Please let me know if this still meets the security criterion. This protects the host from the container while allowing the host the freedom to update the jail from the outside.

[alxiord]

this test will pass if the file already exists in the root

@mcastelino that's what I missed while testing. Thank you for the detailed investigation and the PR! 👍

[alexandruag]

Hi @mcastelino,

We stared a bit longer at this, and it turns out there are two things which have to be fixed:

• Relative to your Run jailer two ways example, where you bind mount stuff before running the jailer (because you know & control the jail root path that's going to be used on the host), the problem is that when we bind mount the jail root folder on top of itself in

// Bind mount the jail root directory over itself, so we can go around a restriction
// imposed by pivot_root, which states that the new root and the old root should not
// be on the same filesystem.
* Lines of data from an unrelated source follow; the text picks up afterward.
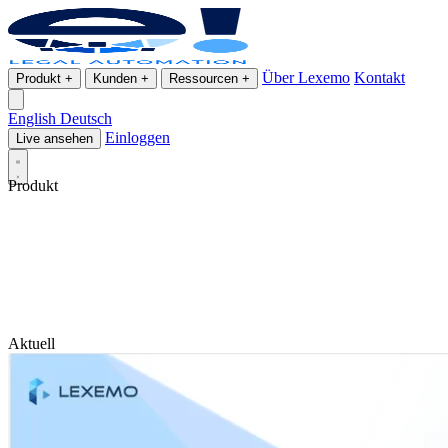
Über Lexemo
Kontakt
Produkt
+
Kunden
+
Ressourcen
+
English
Deutsch
Einloggen
Live ansehen
Produkt
Aktuell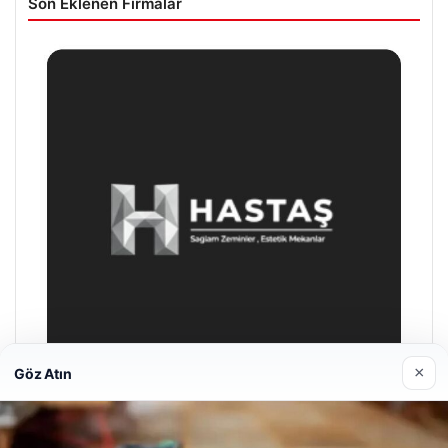
Son Eklenen Firmalar
×
Göz Atın
Prenses Night Club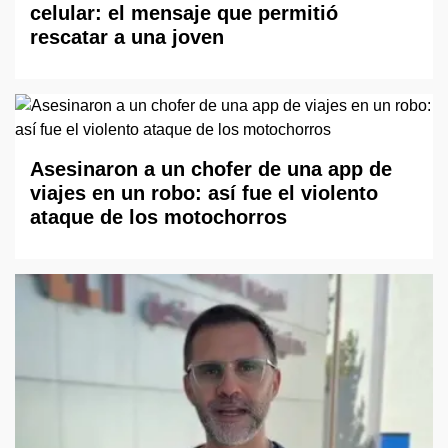
celular: el mensaje que permitió
rescatar a una joven
Asesinaron a un chofer de una app de
viajes en un robo: así fue el violento
ataque de los motochorros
Safe because we provide valid parameters.
SyscallReturnCode(unsafe {
    libc::mount(
        chroot_dir.as_ptr(),
        chroot_dir.as_ptr(),
        null(),
        libc::MS_BIND,
        null(),
    )
})
.into_empty_result()
.map_err(Error::MountBind)?;

we don't also supply the MS_REC flag, so any inner bind mounts (like the ones you just created) are effectively discarded.

• The second issue appears when you bind mount things in the parent namespace after the jailer is started, because we change the propagation to MS_PRIVATE, so the two mount namespaces become disconnected, and that's what your PR fixes in its current form.

Can you please update your PR to also add the MS_REC flag to the bind operation? (also seems like you have to run cargo fmt to fix the formatting which is checked automatically by our CI).

[mcastelino]

Can you please update your PR to also add the MS_REC flag to the bind operation? (also seems like you have to run cargo fmt to fix the formatting which is checked automatically by our CI).

@alexandruag yes I missed the third case. I fixed as you suggested and also done the formatting.